**Exercise details:** Take each line of the entries below that contains "norteamericana" and copy it.

######

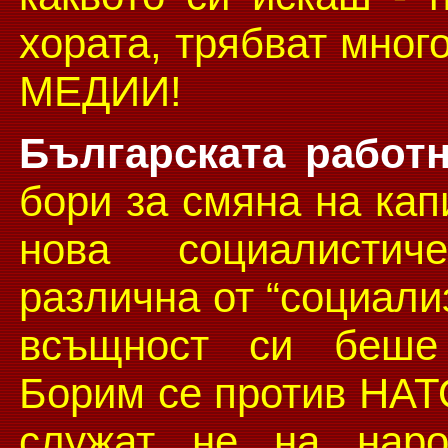
хората, трябват мног
МЕДИИ!
Българската работн
бори за смяна на кап
нова социалистич
различна от “социализ
всъщност си беше 
Борим се против НАТ
служат не на наро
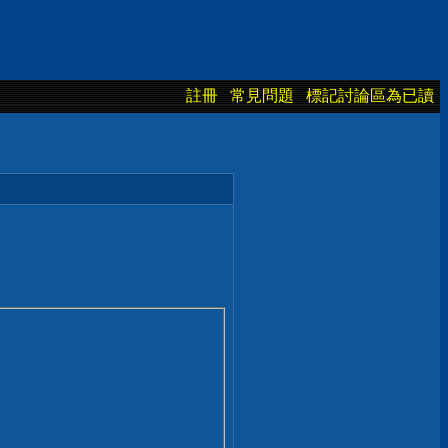
註冊
常見問題
標記討論區為已讀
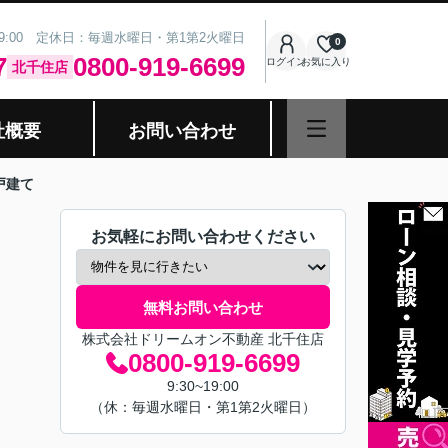
19:00 定休日：毎週水曜日・第1第2火曜日
0
7
0800-919-6699
ログイン
お気に入り
北千住店
社概要
お問い合わせ
戸建て
お気軽にお問い合わせください
無料お問い合わせ
株式会社ドリームオン不動産 北千住店
0800-919-6699
9:30~19:00
（休：毎週水曜日・第1第2火曜日）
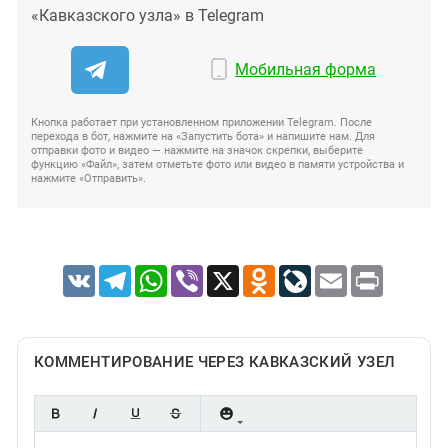
«Кавказского узла» в Telegram
Мобильная форма
Кнопка работает при установленном приложении Telegram. После
перехода в бот, нажмите на «Запустить бота» и напишите нам. Для
отправки фото и видео — нажмите на значок скрепки, выберите
функцию «Файл», затем отметьте фото или видео в памяти устройства и
нажмите «Отправить».
VK
Telegram
WhatsApp
Viber
X
Odnoklassniki
LiveJournal
Email
Print
КОММЕНТИРОВАНИЕ ЧЕРЕЗ КАВКАЗСКИЙ УЗЕЛ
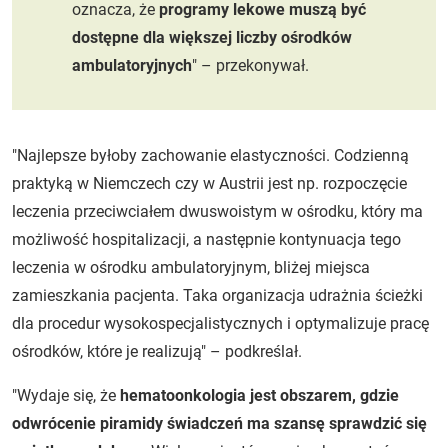
oznacza, że
programy lekowe muszą być
dostępne dla większej liczby ośrodków
ambulatoryjnych
" – przekonywał.
"Najlepsze byłoby zachowanie elastyczności. Codzienną
praktyką w Niemczech czy w Austrii jest np. rozpoczęcie
leczenia przeciwciałem dwuswoistym w ośrodku, który ma
możliwość hospitalizacji, a następnie kontynuacja tego
leczenia w ośrodku ambulatoryjnym, bliżej miejsca
zamieszkania pacjenta. Taka organizacja udrażnia ścieżki
dla procedur wysokospecjalistycznych i optymalizuje pracę
ośrodków, które je realizują" – podkreślał.
"Wydaje się, że
hematoonkologia jest obszarem, gdzie
odwrócenie piramidy świadczeń ma szansę sprawdzić się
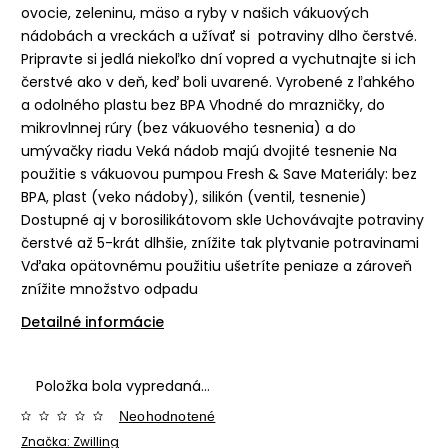
ovocie, zeleninu, mäso a ryby v našich vákuových
nádobách a vreckách a užívať si potraviny dlho čerstvé.
Pripravte si jedlá niekoľko dní vopred a vychutnajte si ich
čerstvé ako v deň, keď boli uvarené. Vyrobené z ľahkého
a odolného plastu bez BPA Vhodné do mrazničky, do
mikrovlnnej rúry (bez vákuového tesnenia) a do
umývačky riadu Veká nádob majú dvojité tesnenie Na
použitie s vákuovou pumpou Fresh & Save Materiály: bez
BPA, plast (veko nádoby), silikón (ventil, tesnenie)
Dostupné aj v borosilikátovom skle Uchovávajte potraviny
čerstvé až 5-krát dlhšie, znížite tak plytvanie potravinami
Vďaka opätovnému použitiu ušetríte peniaze a zároveň
znížite množstvo odpadu
Detailné informácie
Položka bola vypredaná…
Neohodnotené
Značka:
Zwilling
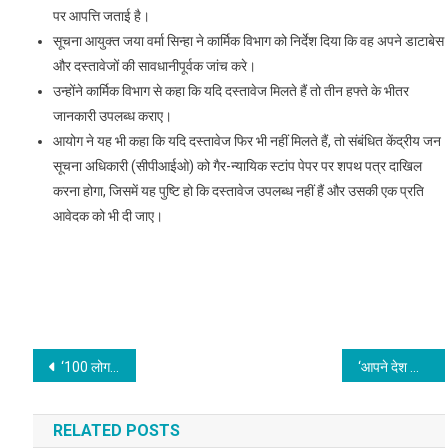
पर आपत्ति जताई है।
सूचना आयुक्त जया वर्मा सिन्हा ने कार्मिक विभाग को निर्देश दिया कि वह अपने डाटाबेस
और दस्तावेजों की सावधानीपूर्वक जांच करे।
उन्होंने कार्मिक विभाग से कहा कि यदि दस्तावेज मिलते हैं तो तीन हफ्ते के भीतर
जानकारी उपलब्ध कराए।
आयोग ने यह भी कहा कि यदि दस्तावेज फिर भी नहीं मिलते हैं, तो संबंधित केंद्रीय जन
सूचना अधिकारी (सीपीआईओ) को गैर-न्यायिक स्टांप पेपर पर शपथ पत्र दाखिल
करना होगा, जिसमें यह पुष्टि हो कि दस्तावेज उपलब्ध नहीं हैं और उसकी एक प्रति
आवेदक को भी दी जाए।
Post
‘100 लोग दौड़े चले आएंगे जब औरत को’, सिनेमा की ‘गंदी सोच’ की जब स्मिता पाटिल ने उधेड़ी बखिया
‘आपने देश की जनता के लिए क्या किया?’ मोदी सरकार के 12 वर्ष पूरे होने पर संजय राउत ने पूछे सवाल
navigation
RELATED POSTS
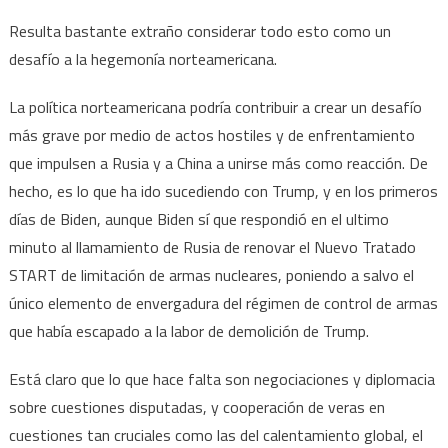
Resulta bastante extraño considerar todo esto como un
desafío a la hegemonía norteamericana.
La política norteamericana podría contribuir a crear un desafío
más grave por medio de actos hostiles y de enfrentamiento
que impulsen a Rusia y a China a unirse más como reacción. De
hecho, es lo que ha ido sucediendo con Trump, y en los primeros
días de Biden, aunque Biden sí que respondió en el ultimo
minuto al llamamiento de Rusia de renovar el Nuevo Tratado
START de limitación de armas nucleares, poniendo a salvo el
único elemento de envergadura del régimen de control de armas
que había escapado a la labor de demolición de Trump.
Está claro que lo que hace falta son negociaciones y diplomacia
sobre cuestiones disputadas, y cooperación de veras en
cuestiones tan cruciales como las del calentamiento global, el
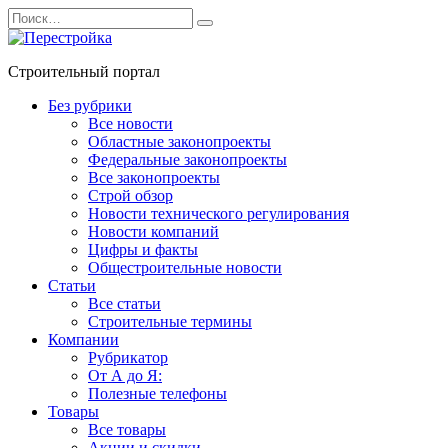
Перейти
Search
к
for:
содержанию
Строительный портал
Без рубрики
Все новости
Областные законопроекты
Федеральные законопроекты
Все законопроекты
Строй обзор
Новости технического регулирования
Новости компаний
Цифры и факты
Общестроительные новости
Статьи
Все статьи
Строительные термины
Компании
Рубрикатор
От А до Я:
Полезные телефоны
Товары
Все товары
Акции и скидки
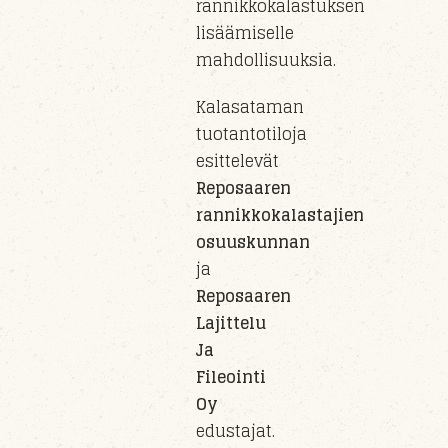
rannikkokalastuksen
lisäämiselle
mahdollisuuksia.
Kalasataman
tuotantotiloja
esittelevät
Reposaaren
rannikkokalastajien
osuuskunnan
ja
Reposaaren
Lajittelu
Ja
Fileointi
Oy
edustajat.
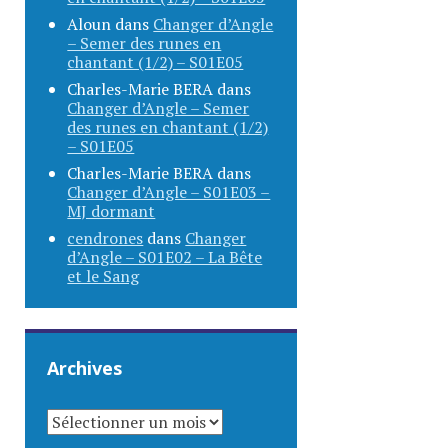
Aloun
dans
Changer d’Angle
– Semer des runes en
chantant (1/2) – S01E05
Charles-Marie BERA
dans
Changer d’Angle – Semer
des runes en chantant (1/2)
– S01E05
Charles-Marie BERA
dans
Changer d’Angle – S01E03 –
MJ dormant
cendrones
dans
Changer
d’Angle – S01E02 – La Bête
et le Sang
Archives
ARCHIVES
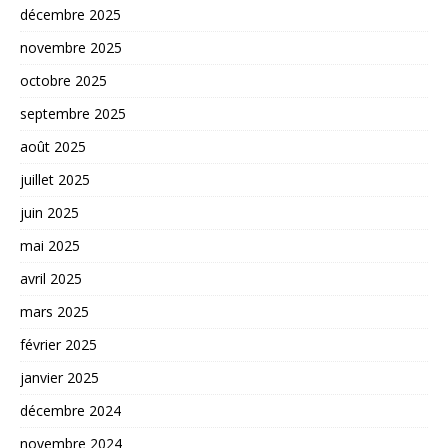
décembre 2025
novembre 2025
octobre 2025
septembre 2025
août 2025
juillet 2025
juin 2025
mai 2025
avril 2025
mars 2025
février 2025
janvier 2025
décembre 2024
novembre 2024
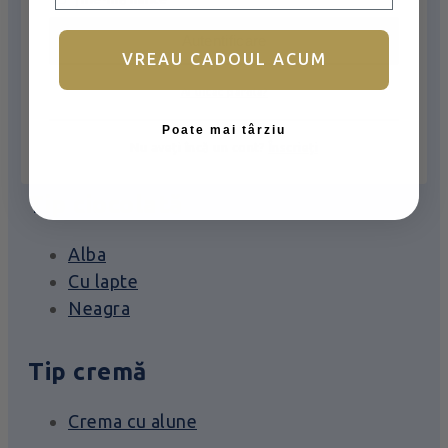
Filtrează produsele
Autentificare
VREAU CADOUL ACUM
Închide
Ai uitat parola?
Aplică
Poate mai târziu
Nu aveți încă un cont?
Înscrieți
Tip ciocolată
Alba
Cu lapte
Neagra
Tip cremă
Crema cu alune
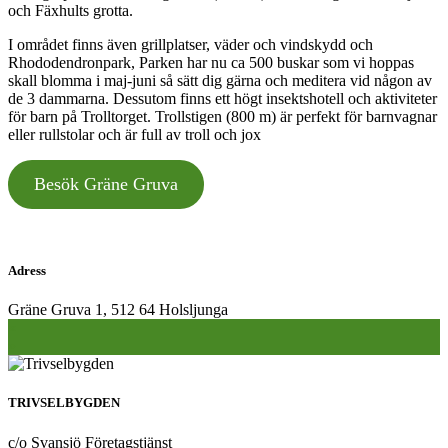
och Fäxhults grotta.
I området finns även grillplatser, väder och vindskydd och
Rhododendronpark, Parken har nu ca 500 buskar som vi hoppas
skall blomma i maj-juni så sätt dig gärna och meditera vid någon av
de 3 dammarna. Dessutom finns ett högt insektshotell och aktiviteter
för barn på Trolltorget. Trollstigen (800 m) är perfekt för barnvagnar
eller rullstolar och är full av troll och jox
Besök Gräne Gruva
Adress
Gräne Gruva 1, 512 64 Holsljunga
Inläggsnavigering
«
»
TRIVSELBYGDEN
c/o Svansjö Företagstjänst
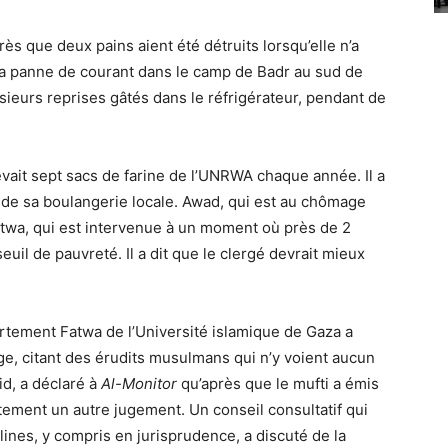
rès que deux pains aient été détruits lorsqu’elle n’a
 la panne de courant dans le camp de Badr au sud de
lusieurs reprises gâtés dans le réfrigérateur, pendant de
evait sept sacs de farine de l’UNRWA chaque année. Il a
 de sa boulangerie locale. Awad, qui est au chômage
fatwa, qui est intervenue à un moment où près de 2
uil de pauvreté. Il a dit que le clergé devrait mieux
partement Fatwa de l’Université islamique de Gaza a
ge, citant des érudits musulmans qui n’y voient aucun
id, a déclaré à
Al-Monitor
qu’après que le mufti a émis
tement un autre jugement. Un conseil consultatif qui
nes, y compris en jurisprudence, a discuté de la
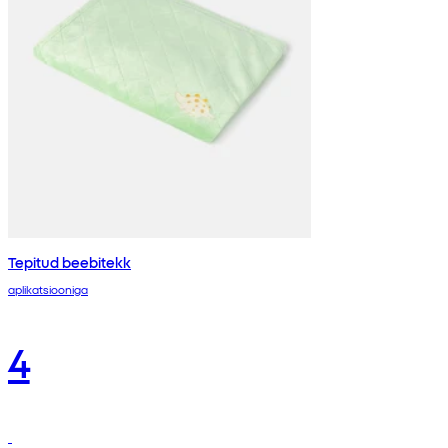
Tepitud beebitekk
aplikatsiooniga
4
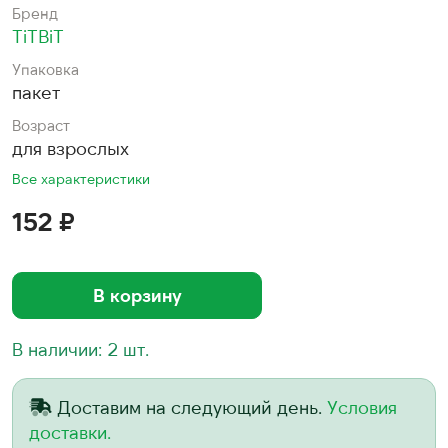
Бренд
TiTBiT
Упаковка
пакет
Возраст
для взрослых
Все характеристики
152 ₽
В корзину
В наличии: 2 шт.
Доставим на следующий день.
Условия
доставки.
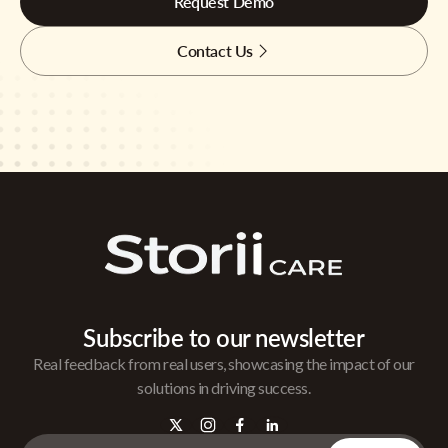
Request Demo
Contact Us
Subscribe to our newsletter
Real feedback from real users, showcasing the impact of our
solutions in driving success.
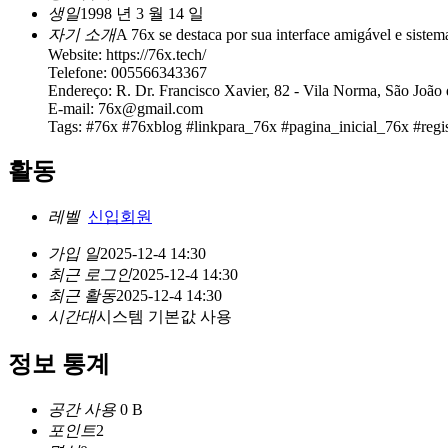
생일
1998 년 3 월 14 일
자기 소개
A 76x se destaca por sua interface amigável e sistem
Website: https://76x.tech/
Telefone: 005566343367
Endereço: R. Dr. Francisco Xavier, 82 - Vila Norma, São João 
E-mail: 76x@gmail.com
Tags: #76x #76xblog #linkpara_76x #pagina_inicial_76x #regi
활동
레벨
신입회원
가입 일
2025-12-4 14:30
최근 로그인
2025-12-4 14:30
최근 활동
2025-12-4 14:30
시간대
시스템 기본값 사용
정보 통계
공간 사용
0 B
포인트
2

######

**Expected answer:**
desafío a la hegemonía norteamericana.
La política norteamericana podría contribuir a crear un desafío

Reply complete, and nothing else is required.